Starship Technologies (San Francisco, CA, USA; www.starship.xyz), which also says it operates at Level 4 autonomy, also uses a combination of technologies. “Using 12 cameras, ultrasonic sensors, radar, neural networks, and other technology, the robots can detect obstacles, including animals, pedestrians/cyclists, and other delivery robots,” the company says on its website.
Another company, Ottonomy.IO (Brooklyn, NY, USA; https://ottonomy.io/), says its Ottobots “use a combination of multimodal sensors (specifically 3D LiDAR and RGB cameras) optimized for hardware running the mapping and localization pipelines in real time. Ottonomy's navigation maps combine both metric and semantic distance allowing for fully automated and highly accurate location delivery.”
Partnerships in the Market
To attract consumers' attention and customers, competing companies are rolling out new functionality and inking partnerships with food-delivery companies.
For example, Ottonomy.IO unveiled a new robot, Ottobot Yeti, in January 2023 that has an automated package delivery mechanism, allowing it to drop off takeout food or other packages directly to a locker. The robots can maneuver through crowds both indoors and outdoors.
In 2022, the company piloted an earlier version of its robotic service in which humans unlocked the robot’s storage compartment at three airports: Cincinnati/Northern Kentucky International Airport (CVG), Rome Fiumicino Airport (FCO), and Pittsburgh International Airport (PIT).
Serve Robotics also launched a pilot food delivery service in Los Angeles, California, USA, in 2022 through a partnership with Uber Technologies (San Francisco, CA, USA; www.uber.com/). Customers order food through the Uber Eats app, which also allows them to open the robot’s storage compartment and retrieve their food.
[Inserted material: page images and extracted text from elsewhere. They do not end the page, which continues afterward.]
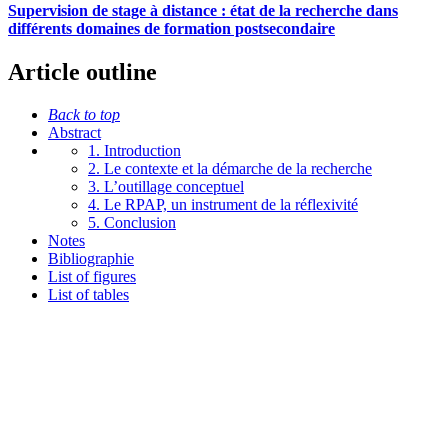
Supervision de stage à distance : état de la recherche dans
différents domaines de formation postsecondaire
Article outline
Back to top
Abstract
1. Introduction
2. Le contexte et la démarche de la recherche
3. L’outillage conceptuel
4. Le RPAP, un instrument de la réflexivité
5. Conclusion
Notes
Bibliographie
List of figures
List of tables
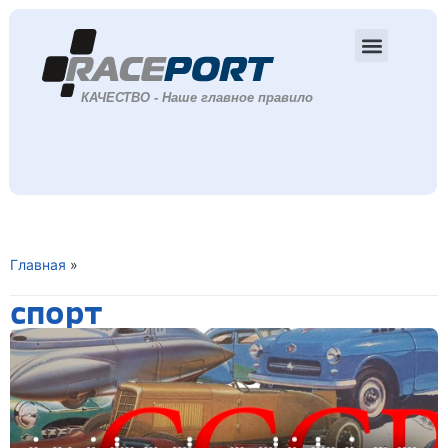
Главная
»
спорт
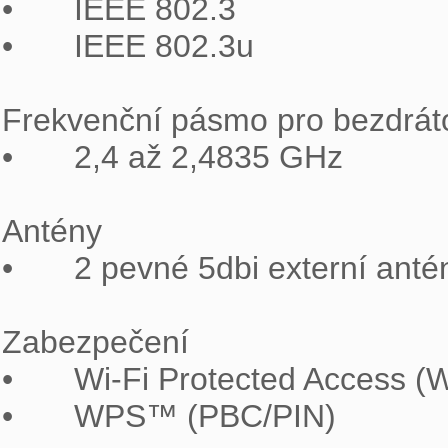
•	IEEE 802.3

•	IEEE 802.3u

Frekvenční pásmo pro bezdráto
•	2,4 až 2,4835 GHz

Antény

•	2 pevné 5dbi externí antény

Zabezpečení

•	Wi-Fi Protected Access (WPA/WPA2)

•	WPS™ (PBC/PIN)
Serve Robotics was spun out of Postmates (San Francisco, CA, USA; https://postmates.com/), a delivery service that Uber acquired in 2022.
Launched in 2014, Starship operates robotic delivery services on college campuses and has launched pilot projects in numerous cities, including Chicago, Illinois, USA; Pleasanton, California, USA; Espoo, Finland; Cambridgeshire, UK; and Northamptonshire, UK. It delivers takeout restaurant meals and groceries. Some of the college campuses where it delivers orders include University of Tennessee Knoxville, Arizona State University, Purdue University, and Missouri State University.
Meanwhile, Grubhub (Chicago, IL, USA; www.grubhub.com) is partnering Kiwibot (Miami, FL, USA; www.kiwibot.com/technology), Starship, and Cartken (Oakland, CA, USA; www.cartken.com/) to deliver food on nearly a dozen campuses.
However, Wang concludes that before food-delivery mobile-robots, such as these, become a mature use case, there are challenges for the machine vision/imaging technology vendors to overcome.
“The technologies themselves are relatively robust at this stage already, especially for those indoor food delivery robots where the working environment is well controlled. However, for outdoor food delivery robots, IDTechEx believes that the technology is still evolving. This is primarily because the outdoor environments could change rapidly, and there are way more uncertainties for outdoor applications.”
The variables outdoors include the degree of natural light, shadows (e.g., shadows caused by tree canopies), and other unpredictable conditions. “All these present challenges for the robustness of the machine vision technologies,” he says.